> [Task statement]
Each line from the one holding "Español (Spanish)" to the end of the data below must be output verbatim, with no other lines.

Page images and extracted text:
= Beginning of Section =
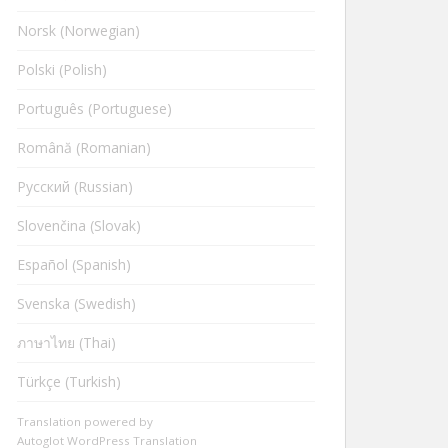
Norsk (Norwegian)
Polski (Polish)
Português (Portuguese)
Română (Romanian)
Русский (Russian)
Slovenčina (Slovak)
Español (Spanish)
Svenska (Swedish)
ภาษาไทย (Thai)
Türkçe (Turkish)
Translation powered by
Autoglot WordPress Translation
= End of Section =
> [Answer section]
Español (Spanish)
Svenska (Swedish)
ภาษาไทย (Thai)
Türkçe (Turkish)
Translation powered by
Autoglot WordPress Translation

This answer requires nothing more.